Extract key-value pairs from PDFs to JSON
The PDF recognition to JSON step automatically extracts important data from searchable PDF files in the form of key-value pairs. The output is given as a JSON file that contains each expected key, along with its value pair.
A UI program exists to test PDF files and show what data pairs will be extracted from the file. This program can be found at:
“<Autobahn DX Installation directory>\distribution\recognition\AquaforestDataExtractorUI.exe”
.
You must use an Expected Key file to tell Nutrient Document Automation Server (DAS) — previously known as Autobahn DX — which keys to extract from the input files. You can also specify synonyms for your keys, so that values paired with any synonym will also be extracted with the key. This is useful when processing files with varying formats and different ways of framing the same data. The example Expected Key file below highlights how this file can be used to cover multiple ways of naming for the same key.

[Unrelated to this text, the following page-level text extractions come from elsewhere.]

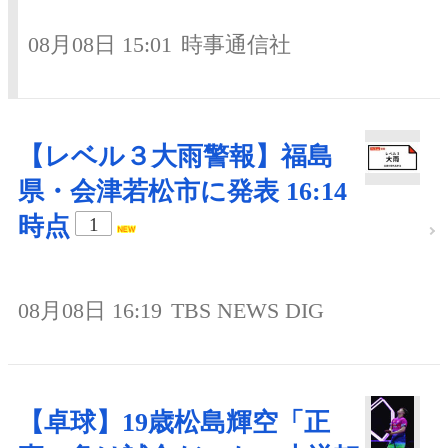
08月08日 15:01
時事通信社
【レベル３大雨警報】福島
県・会津若松市に発表 16:14
時点
1
08月08日 16:19
TBS NEWS DIG
【卓球】19歳松島輝空「正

Read about Job Designer for more information about each step property.
Example of an Expected Key file:
{ "expectedKeys": \[ { "expectedKey": "Invoice No", "synonyms": \[ "Invoice Number", "Invoice No.", "Invoice Num" \] }, { "expectedKey": "Inv Date", "synonyms": \[ "Invoice Date", "Inv. Date", "Inv date" \] }, { "expectedKey": "Reference", "synonyms": \[ \] }, { "expectedKey": "City/State/Zip", "synonyms": \[ "Postcode" \] } \] }